--- DATA PROVIDED ---

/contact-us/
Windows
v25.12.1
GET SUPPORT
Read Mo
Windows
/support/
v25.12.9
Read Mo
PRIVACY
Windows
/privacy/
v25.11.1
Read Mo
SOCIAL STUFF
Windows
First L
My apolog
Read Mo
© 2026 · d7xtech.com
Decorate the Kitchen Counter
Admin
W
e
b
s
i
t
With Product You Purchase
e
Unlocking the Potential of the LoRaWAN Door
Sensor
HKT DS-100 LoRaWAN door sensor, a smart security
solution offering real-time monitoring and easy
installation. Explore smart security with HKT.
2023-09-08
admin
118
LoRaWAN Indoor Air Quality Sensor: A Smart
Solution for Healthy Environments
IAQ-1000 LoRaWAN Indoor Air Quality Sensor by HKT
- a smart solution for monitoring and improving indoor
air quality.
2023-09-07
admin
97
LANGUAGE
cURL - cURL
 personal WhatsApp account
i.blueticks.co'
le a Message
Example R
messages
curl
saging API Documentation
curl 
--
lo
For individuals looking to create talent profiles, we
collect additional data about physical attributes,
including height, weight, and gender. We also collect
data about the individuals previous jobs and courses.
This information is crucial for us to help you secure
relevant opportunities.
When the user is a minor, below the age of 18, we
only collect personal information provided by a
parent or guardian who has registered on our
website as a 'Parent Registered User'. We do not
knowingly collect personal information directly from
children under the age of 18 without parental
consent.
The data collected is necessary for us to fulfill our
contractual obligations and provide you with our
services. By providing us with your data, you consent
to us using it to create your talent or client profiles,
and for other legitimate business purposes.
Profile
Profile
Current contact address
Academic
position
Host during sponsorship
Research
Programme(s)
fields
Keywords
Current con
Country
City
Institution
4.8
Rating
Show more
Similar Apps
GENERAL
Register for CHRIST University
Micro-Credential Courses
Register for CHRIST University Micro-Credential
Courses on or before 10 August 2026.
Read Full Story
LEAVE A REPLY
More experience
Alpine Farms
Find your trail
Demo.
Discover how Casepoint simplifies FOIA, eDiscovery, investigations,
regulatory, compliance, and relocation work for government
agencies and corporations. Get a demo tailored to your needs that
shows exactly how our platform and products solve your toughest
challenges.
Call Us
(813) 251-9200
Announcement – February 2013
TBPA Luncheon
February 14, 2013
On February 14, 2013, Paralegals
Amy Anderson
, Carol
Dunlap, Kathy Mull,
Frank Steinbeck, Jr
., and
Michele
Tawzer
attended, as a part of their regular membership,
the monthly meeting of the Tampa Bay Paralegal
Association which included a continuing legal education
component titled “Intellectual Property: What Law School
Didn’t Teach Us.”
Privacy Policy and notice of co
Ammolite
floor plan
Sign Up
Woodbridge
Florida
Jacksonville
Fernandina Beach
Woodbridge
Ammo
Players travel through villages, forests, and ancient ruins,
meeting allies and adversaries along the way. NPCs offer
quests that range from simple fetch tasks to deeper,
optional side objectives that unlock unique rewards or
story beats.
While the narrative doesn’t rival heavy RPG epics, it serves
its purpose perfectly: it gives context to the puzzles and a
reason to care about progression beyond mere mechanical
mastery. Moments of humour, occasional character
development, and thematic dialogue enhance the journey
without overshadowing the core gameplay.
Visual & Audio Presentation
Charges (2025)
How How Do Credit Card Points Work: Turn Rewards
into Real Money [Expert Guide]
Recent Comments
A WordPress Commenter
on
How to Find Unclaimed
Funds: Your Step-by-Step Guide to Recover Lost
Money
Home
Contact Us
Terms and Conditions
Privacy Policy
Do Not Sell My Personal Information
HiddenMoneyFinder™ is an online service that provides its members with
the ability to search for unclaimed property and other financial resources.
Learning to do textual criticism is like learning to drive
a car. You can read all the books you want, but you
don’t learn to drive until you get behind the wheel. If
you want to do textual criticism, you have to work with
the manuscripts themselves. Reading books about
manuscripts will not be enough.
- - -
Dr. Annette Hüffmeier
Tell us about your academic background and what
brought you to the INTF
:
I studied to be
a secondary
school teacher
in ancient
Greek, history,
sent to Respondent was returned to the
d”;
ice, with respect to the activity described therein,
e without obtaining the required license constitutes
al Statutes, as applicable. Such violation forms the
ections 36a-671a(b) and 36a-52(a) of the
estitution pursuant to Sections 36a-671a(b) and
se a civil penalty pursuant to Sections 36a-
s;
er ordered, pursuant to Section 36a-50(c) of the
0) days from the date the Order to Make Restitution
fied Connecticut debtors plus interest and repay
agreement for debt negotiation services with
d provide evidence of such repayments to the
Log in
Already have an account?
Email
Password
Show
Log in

---

▸ EXERCISE DETAILS
Above are the records; from them, give again exactly the lines from the one containing "challenges." to the one containing "mastery. Moments of", both lines included, and nothing more.

▸ TASK RESULT
challenges.
Call Us
(813) 251-9200
Announcement – February 2013
TBPA Luncheon
February 14, 2013
On February 14, 2013, Paralegals
Amy Anderson
, Carol
Dunlap, Kathy Mull,
Frank Steinbeck, Jr
., and
Michele
Tawzer
attended, as a part of their regular membership,
the monthly meeting of the Tampa Bay Paralegal
Association which included a continuing legal education
component titled “Intellectual Property: What Law School
Didn’t Teach Us.”
Privacy Policy and notice of co
Ammolite
floor plan
Sign Up
Woodbridge
Florida
Jacksonville
Fernandina Beach
Woodbridge
Ammo
Players travel through villages, forests, and ancient ruins,
meeting allies and adversaries along the way. NPCs offer
quests that range from simple fetch tasks to deeper,
optional side objectives that unlock unique rewards or
story beats.
While the narrative doesn’t rival heavy RPG epics, it serves
its purpose perfectly: it gives context to the puzzles and a
reason to care about progression beyond mere mechanical
mastery. Moments of humour, occasional character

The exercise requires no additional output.